(Work to be completed)
This exercise calls for duplicating every entry below exactly, without the images.

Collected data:
==*==
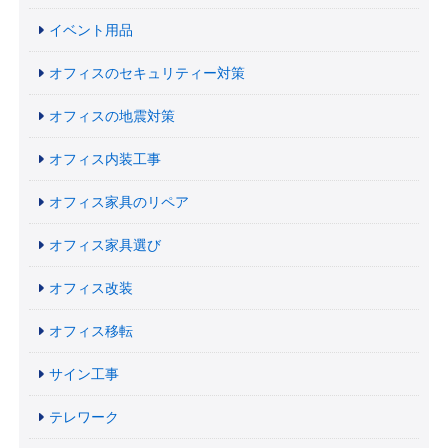
イベント用品
オフィスのセキュリティー対策
オフィスの地震対策
オフィス内装工事
オフィス家具のリペア
オフィス家具選び
オフィス改装
オフィス移転
サイン工事
テレワーク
==*==
(Response for this exercise)
イベント用品
オフィスのセキュリティー対策
オフィスの地震対策
オフィス内装工事
オフィス家具のリペア
オフィス家具選び
オフィス改装
オフィス移転
サイン工事
テレワーク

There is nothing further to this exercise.